I would love to hear some feedback about my site Polly & Crackers. We are a new T-shirt company that offers a variety of fitted, trendy T-shirts. I know we have work to do. What should we be working on first!?

Visit Polly & Crackers


----------



## alvin6661 (Dec 17, 2009)

the back ground colors are weak but the chick is hot, drop the dudes...more chicks!!!


----------



## derekwragge (Aug 2, 2008)

I agree. Less boys, more girls. She is a sexy girl! Thanks for your input


----------



## SeasonEnds (Sep 9, 2007)

I think the site is decent. The shirts are kind of cool. I'm not too sure what is going on with the headers. Try selling them in Wilmington on a weekend in the streets and see how it goes. I miss that place!


----------



## camppos (Feb 18, 2011)

I like it! =)


----------



## PollynCrackers (Jan 28, 2010)

Thanks, I appreciate your input! We have sold at two festivals and have done well.


----------



## ndcdzine (Jun 16, 2012)

I like it, it's nice and simple and goes with the shirt designs. The little bubble at the top doesn't play well with my resolution though; it does not move with everything else.


----------



## derekwragge (Aug 2, 2008)

Thanks! I'll work on changing that bubble so it scrolls. I really appreciate your feedback!


----------



## beanie357 (Mar 27, 2011)

Could navigate around nicely. Quickly as well. Did not get lost
USPS obvious
Art selection. Your niche.
Size chart good
Fitted shirts hit your target obviously

Fairly nice for ur niche


----------



## printingray (Apr 4, 2012)

Hi, Your site title tag is pretty annoying dear ! You write " P&C: " this is anti search engines, i thinks you understand. Overall your site is good with good looking and eye catching t-shirts designs.


----------



## brenden (Dec 11, 2008)

" legit brand of slightly inappropriate shirts"  Interesting "About" and quite entertaining which I think is great!
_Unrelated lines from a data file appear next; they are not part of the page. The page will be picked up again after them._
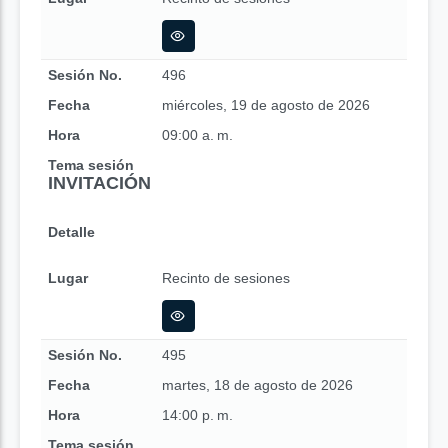
Sesión No.
496
Fecha
miércoles, 19 de agosto de 2026
Hora
09:00 a. m.
Tema sesión
INVITACIÓN
Detalle
Lugar
Recinto de sesiones
Sesión No.
495
Fecha
martes, 18 de agosto de 2026
Hora
14:00 p. m.
Tema sesión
I think your site is good. Easy to navigate, easy to see product details, and I like the style. Has a retro feel about it which seems to match your quirky brand. And you have an awesome Facebook following so congratulations!!


----------



## EGS (Apr 20, 2010)

I think your site, concept, and product is AWESOME! All a product like yours needs is to be seen in the right place at the right time to take off like a fire storm if it already has not.

The design of the site is quirk and funky just like the shirts. I like.

Everything is deserving of criticism as nothing is perfect. If I had to give any, I would say that I would like to see more designs.

Approx 15 shirts to choose from is not much of a selection. It's like going to a garage sale. If there is not a lot out there we don't stop and shop. If there is a bunch out there we get out and browse.

Invest in more designs. Fresh, funky, and random.

Great job. Thanks for letting us be a part of your story.


----------